[Start of section]
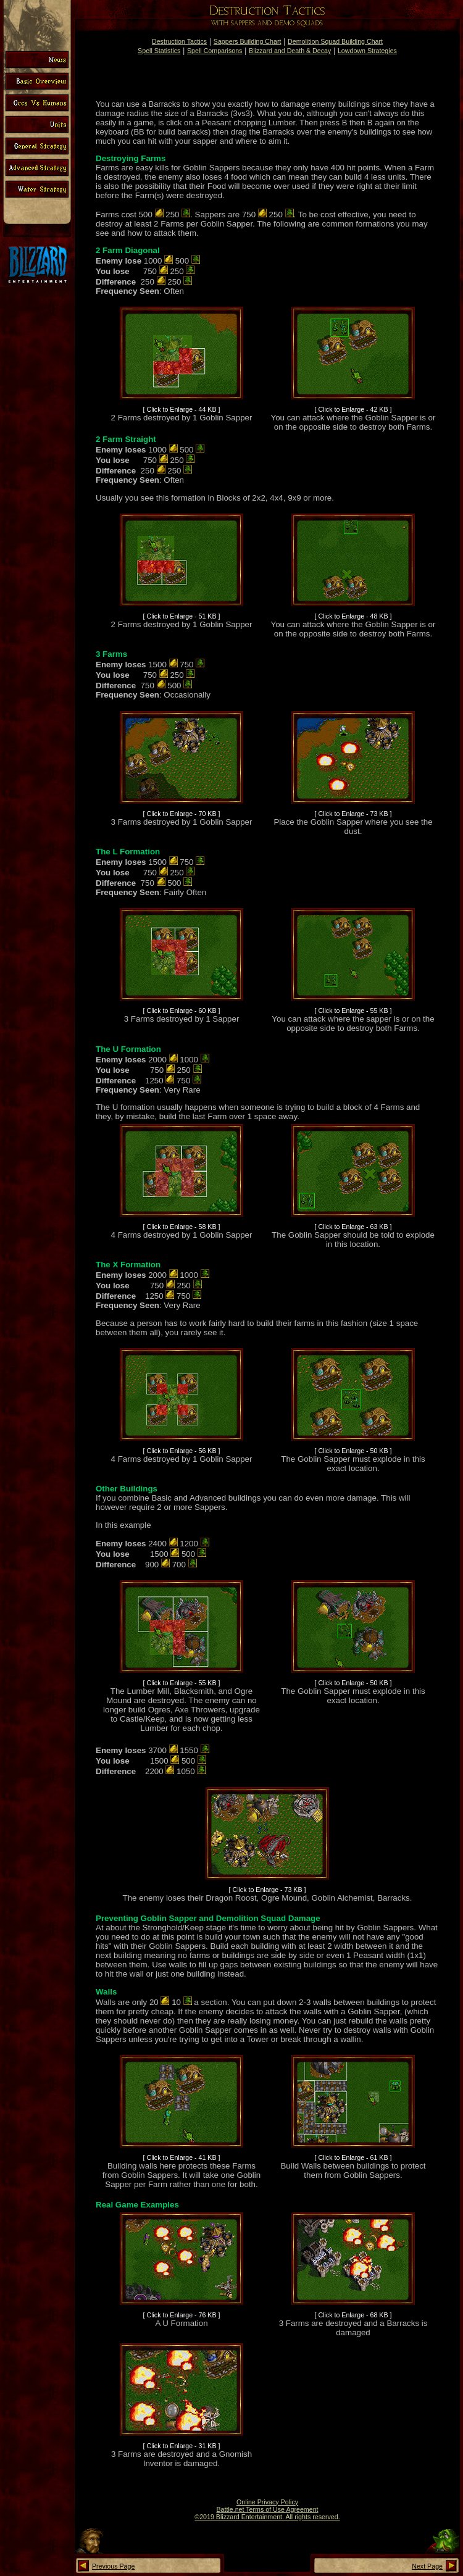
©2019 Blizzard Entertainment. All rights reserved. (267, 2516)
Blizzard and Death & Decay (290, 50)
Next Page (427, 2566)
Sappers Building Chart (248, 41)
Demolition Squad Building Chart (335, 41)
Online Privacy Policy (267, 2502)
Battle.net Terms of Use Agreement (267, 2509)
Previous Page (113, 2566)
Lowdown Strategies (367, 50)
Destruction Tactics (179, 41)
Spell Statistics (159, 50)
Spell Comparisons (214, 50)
[End of section]
[Start of section]
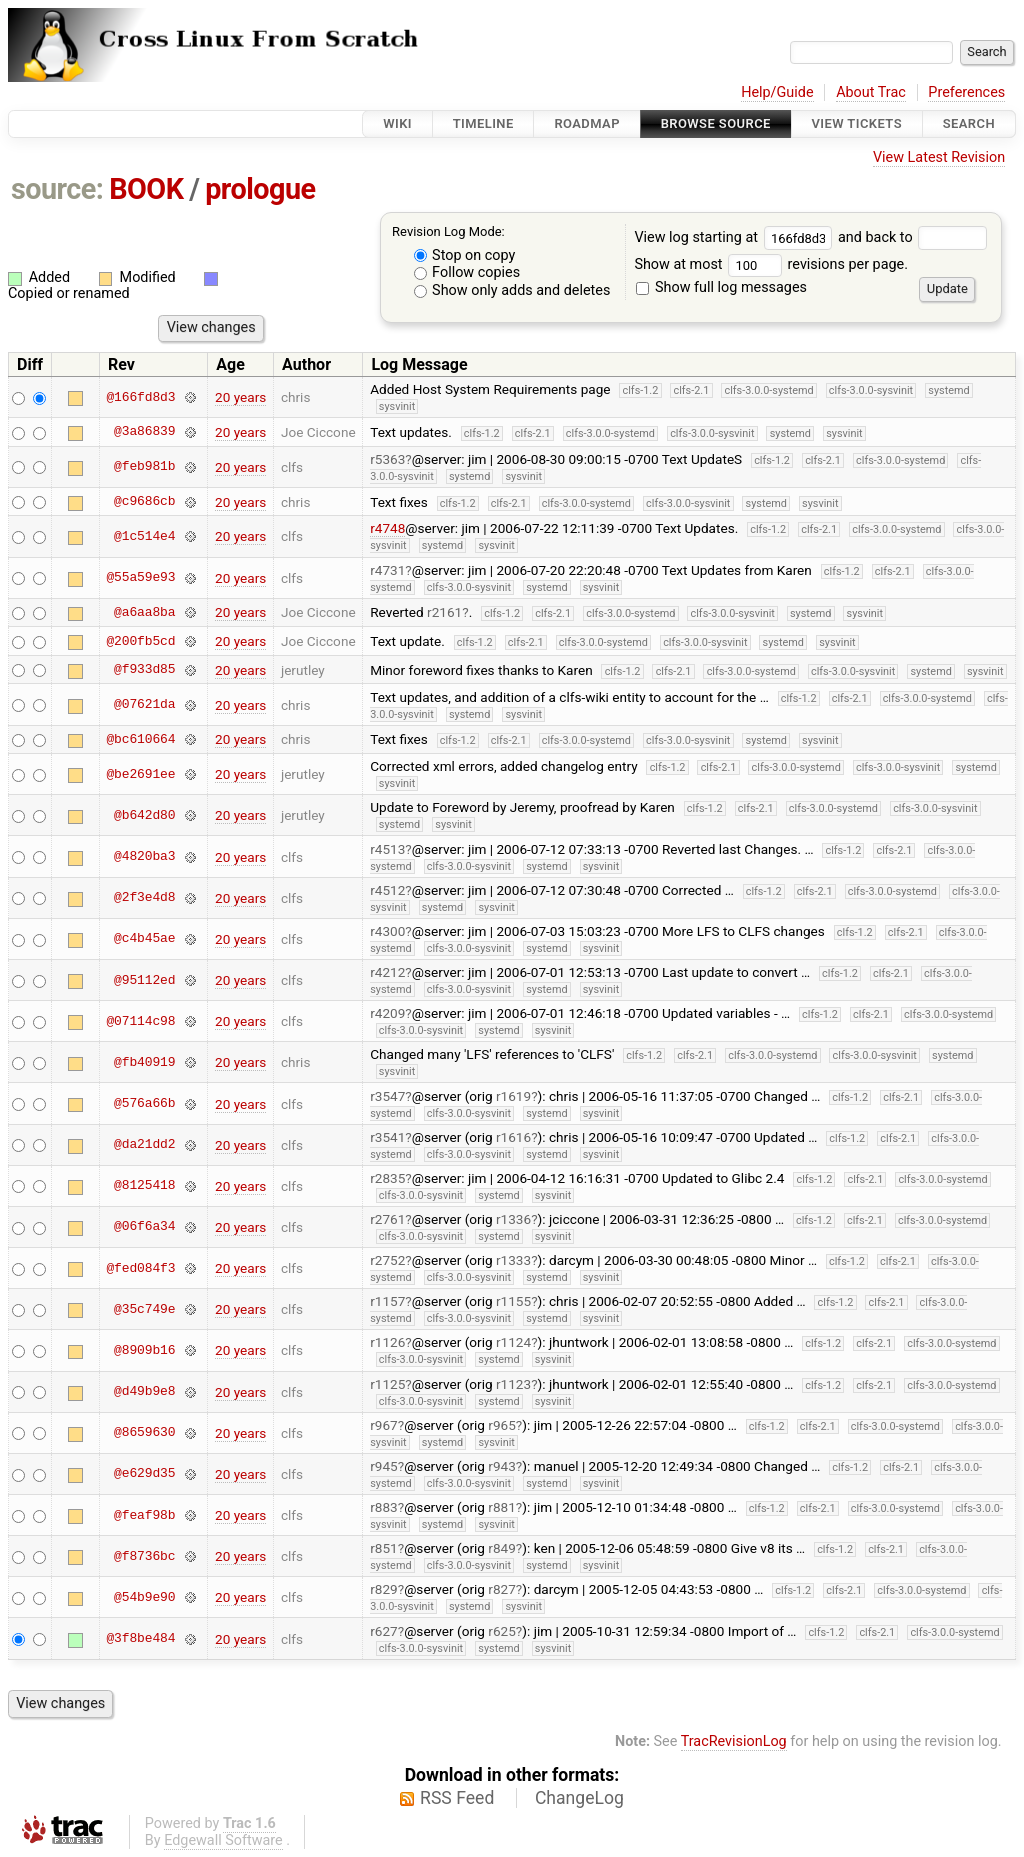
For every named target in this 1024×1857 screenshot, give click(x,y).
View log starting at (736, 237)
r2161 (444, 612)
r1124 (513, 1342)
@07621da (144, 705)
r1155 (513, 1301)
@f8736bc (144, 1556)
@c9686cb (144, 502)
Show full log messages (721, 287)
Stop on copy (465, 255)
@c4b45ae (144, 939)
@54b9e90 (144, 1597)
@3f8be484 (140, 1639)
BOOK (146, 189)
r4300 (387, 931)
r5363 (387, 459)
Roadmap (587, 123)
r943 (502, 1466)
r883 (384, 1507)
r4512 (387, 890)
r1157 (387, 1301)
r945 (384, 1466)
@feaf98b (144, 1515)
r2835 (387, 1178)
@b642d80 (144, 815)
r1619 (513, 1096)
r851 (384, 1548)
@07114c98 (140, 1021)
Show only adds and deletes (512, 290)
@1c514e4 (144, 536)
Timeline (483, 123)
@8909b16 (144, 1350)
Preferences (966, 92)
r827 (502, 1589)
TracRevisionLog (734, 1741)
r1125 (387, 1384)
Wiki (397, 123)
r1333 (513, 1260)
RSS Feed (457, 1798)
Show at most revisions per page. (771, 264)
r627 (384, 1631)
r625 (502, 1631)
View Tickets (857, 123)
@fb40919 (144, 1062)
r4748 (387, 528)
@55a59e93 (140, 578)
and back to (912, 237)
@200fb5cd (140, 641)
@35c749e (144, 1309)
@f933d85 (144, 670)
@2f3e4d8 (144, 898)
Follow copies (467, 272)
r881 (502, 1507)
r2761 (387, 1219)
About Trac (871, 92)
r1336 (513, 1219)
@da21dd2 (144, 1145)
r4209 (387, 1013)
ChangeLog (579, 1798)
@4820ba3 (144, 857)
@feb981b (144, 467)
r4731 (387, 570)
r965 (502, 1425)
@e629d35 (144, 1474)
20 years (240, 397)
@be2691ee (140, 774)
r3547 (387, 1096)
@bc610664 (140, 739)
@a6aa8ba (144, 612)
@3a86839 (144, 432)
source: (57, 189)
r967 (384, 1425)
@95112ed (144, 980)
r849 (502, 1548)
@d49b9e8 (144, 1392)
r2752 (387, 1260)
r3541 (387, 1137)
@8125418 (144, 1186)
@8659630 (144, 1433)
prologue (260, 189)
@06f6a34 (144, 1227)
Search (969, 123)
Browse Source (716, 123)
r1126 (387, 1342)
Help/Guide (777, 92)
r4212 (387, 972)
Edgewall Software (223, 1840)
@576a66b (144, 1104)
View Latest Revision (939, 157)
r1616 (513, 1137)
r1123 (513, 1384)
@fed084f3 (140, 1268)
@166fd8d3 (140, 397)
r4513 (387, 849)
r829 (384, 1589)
[End of section]
Prompt: Of the entries above, repeat exactly the lines between the line with "For every named" and the line with "r5363 (387, 459)", inclusive, and no others.

Result:
For every named target in this 1024×1857 screenshot, give click(x,y).
View log starting at (736, 237)
r2161 (444, 612)
r1124 (513, 1342)
@07621da (144, 705)
r1155 (513, 1301)
@f8736bc (144, 1556)
@c9686cb (144, 502)
Show full log messages (721, 287)
Stop on copy (465, 255)
@c4b45ae (144, 939)
@54b9e90 (144, 1597)
@3f8be484 (140, 1639)
BOOK (146, 189)
r4300 (387, 931)
r5363 (387, 459)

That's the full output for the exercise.